As Rendering Programmers, we tend to live in a world where low level considerations are mandatory in order to produce a 30ms long GPU frame. Techniques and new rendering passes are designed from the ground up considering bandwidth (geometry attributes, texture cache, export, …), GPR pressure, texture cache, latency hiding, ROP, to name a few.
Back in the days, it used to be a quite the thing as well in the CPU world, and it’s actually significant that we are now moving old CPU tricks to recent GPUs in order to accelerate ALU ops (Low Level Optimizations for AMD GCN, Quake’s fast inverse square root, …)
Quake’s fast inverse square root
Recently, especially since the move to 64-bit, I tend to see an increasingly quantity of unoptimized code being produced, as if all the knowledge gathered until then was suddenly buried.
Old tricks such as fast inverse square root might prove counter productive on today’s processors, yes, but programmers shouldn’t forget about low level considerations and hope for the compiler to solve all the problems. It won’t.
This post is not an exhaustive dive in the hardcore technical details of the hardware. It only serves as an introduction, a reminder, to basic principles of writing efficient code for the CPU, and “show that low-level thinking is still relevant today“, even when it comes to CPUs I might add.
This post is the first part of a series of 2 or 3 posts that will introduce programmers to memory caching, vector programming, reading and understanding assembly code and writing compiler friendly code.
Why bother ?
Mind the gap
In the 80s, memory bus frequency was similar to frequency of the CPU, with almost zero latency. Then improvements in CPU speeds followed Moore’s law increasing their performances logarithmically. On the other hand, the performances of RAM chips didn’t increase proportionally, and memory quickly became a bottleneck. This is not due to the fact that faster memory could not be built. It is possible but it is not economical.
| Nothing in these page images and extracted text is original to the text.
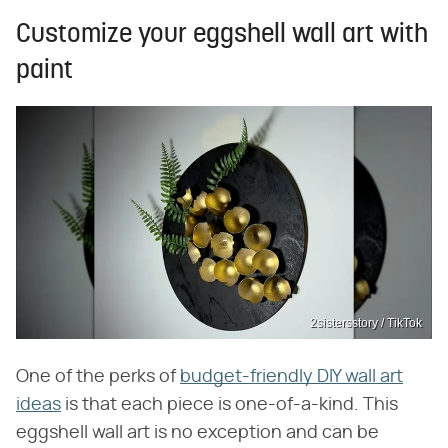
Customize your eggshell wall art with
paint
2sistersstory / TikTok
One of the perks of
budget-friendly DIY wall art
ideas
is that each piece is one-of-a-kind. This
eggshell wall art is no exception and can be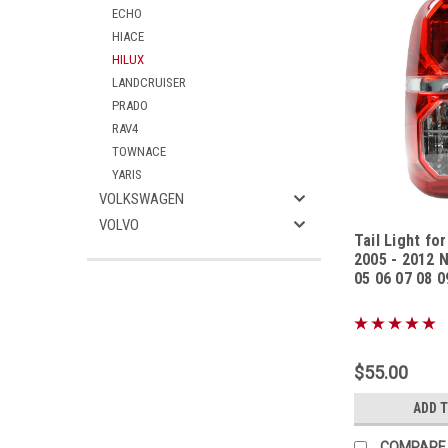
ECHO
HIACE
HILUX
LANDCRUISER
PRADO
RAV4
TOWNACE
YARIS
VOLKSWAGEN
VOLVO
Tail Light fo
2005 - 2012 
05 06 07 08 0
Sku:
TLTYHL1305
$55.00
ADD 
COMPARE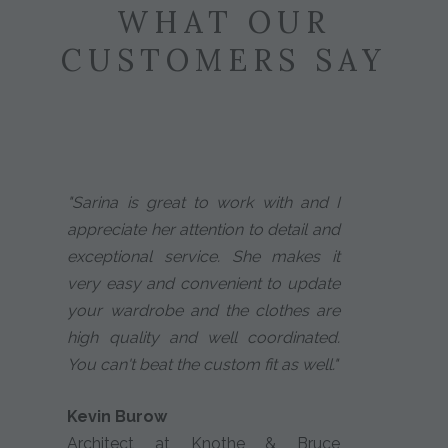
WHAT OUR
CUSTOMERS SAY
"Sarina is great to work with and I
appreciate her attention to detail and
exceptional service. She makes it
very easy and convenient to update
your wardrobe and the clothes are
high quality and well coordinated.
You can't beat the custom fit as well."
Kevin Burow
Architect at Knothe & Bruce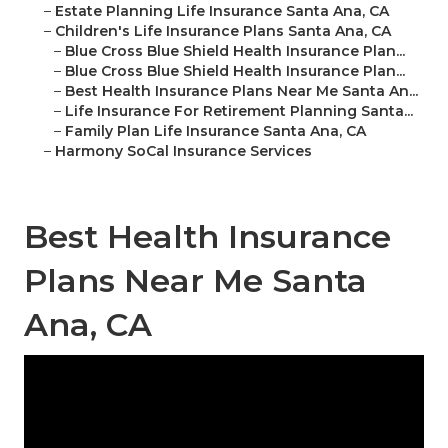
–
Estate Planning Life Insurance Santa Ana, CA
–
Children's Life Insurance Plans Santa Ana, CA
–
Blue Cross Blue Shield Health Insurance Plan...
–
Blue Cross Blue Shield Health Insurance Plan...
–
Best Health Insurance Plans Near Me Santa An...
–
Life Insurance For Retirement Planning Santa...
–
Family Plan Life Insurance Santa Ana, CA
–
Harmony SoCal Insurance Services
Best Health Insurance
Plans Near Me Santa
Ana, CA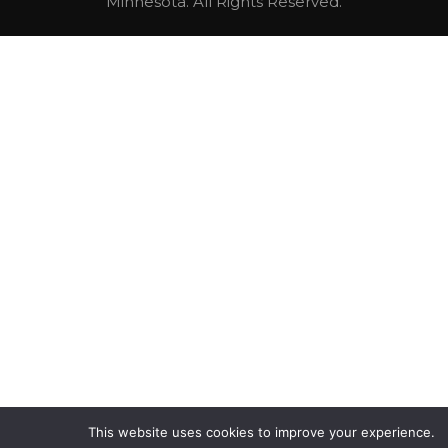
Minnesota. All Rights Reserved.
This website uses cookies to improve your experience.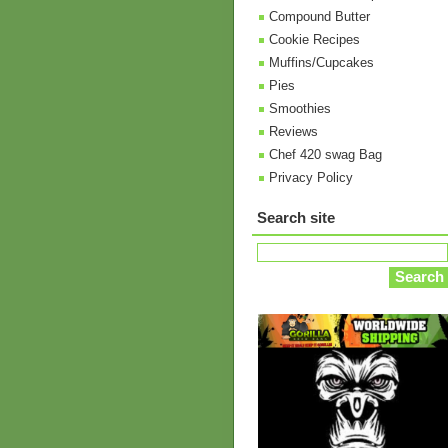
Compound Butter
Cookie Recipes
Muffins/Cupcakes
Pies
Smoothies
Reviews
Chef 420 swag Bag
Privacy Policy
Search site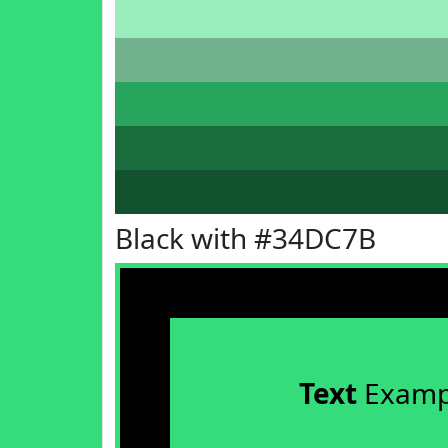
Black with #34DC7B
Text
Examp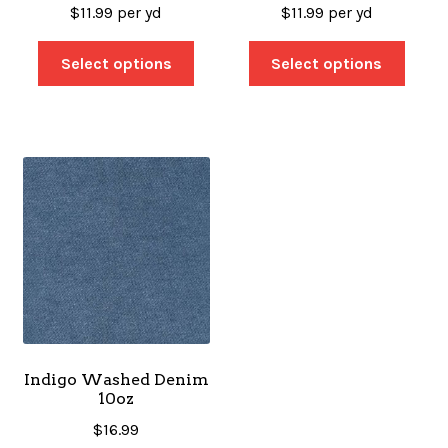
$
11.99
per yd
$
11.99
per yd
Select options
Select options
Indigo Washed Denim
10oz
$
16.99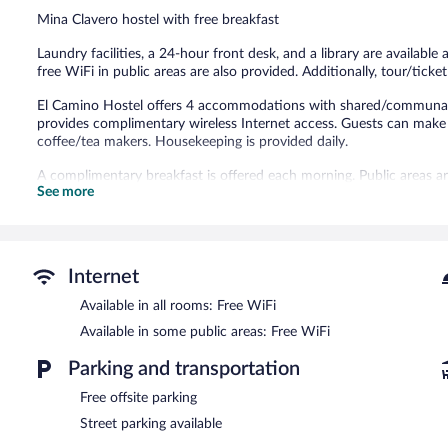
10
Mina Clavero hostel with free breakfast
reviews
Laundry facilities, a 24-hour front desk, and a library are available
free WiFi in public areas are also provided. Additionally, tour/ticket
El Camino Hostel offers 4 accommodations with shared/communal k
provides complimentary wireless Internet access. Guests can make u
coffee/tea makers. Housekeeping is provided daily.
A complimentary breakfast is offered each morning. Public areas a
See more
This Mina Clavero hostel also offers a library, barbecue grills, and t
El Camino Hostel is a smoke-free property.
A complimentary on-the-go breakfast is served each morning be
Internet
Available in all rooms: Free WiFi
Available in some public areas: Free WiFi
Parking and transportation
Free offsite parking
Street parking available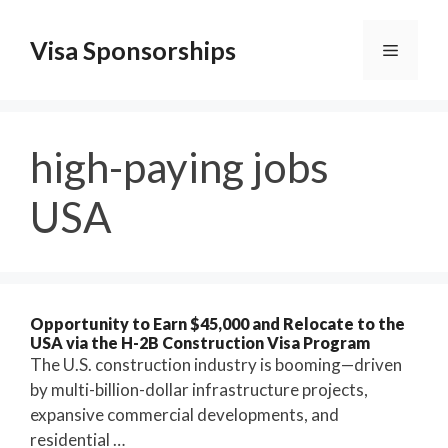
Skip
to
Visa Sponsorships
Menu
content
high-paying jobs
USA
Opportunity to Earn $45,000 and Relocate to the
USA via the H-2B Construction Visa Program
The U.S. construction industry is booming—driven
by multi-billion-dollar infrastructure projects,
expansive commercial developments, and
residential …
Processor-Memory speed evolution
In order to reduce this bottleneck, CPU designers added a very small amount of this very expensive memory between the CPU and main memory: the cache memory.
The idea is that for a short amount of time, there is a good chance the same code or data gets reused.
- spatial locality: loops in the code so that the same code gets executed over and over again
- temporal locality: even if the memory used over short periods of time is not close together, there is a high chance that the same data will be reused before long
CPU cache is a sophisticated acceleration technique, but cannot work optimally without some help from the programmer. Unfortunately, memory cost and CPU cache structure are not understood by most programmers.
Data oriented design
In our case, we are mostly interested in game engines. Game engines have to handle an increasingly large amount of data, transform it, and ultimately render it on screen, in real-time. In this context, and in order to solve problems efficiently, the programmer has to understand the data he is processing, and the hardware he is targeting. Thus the necessity to adopt a data oriented design (DoD).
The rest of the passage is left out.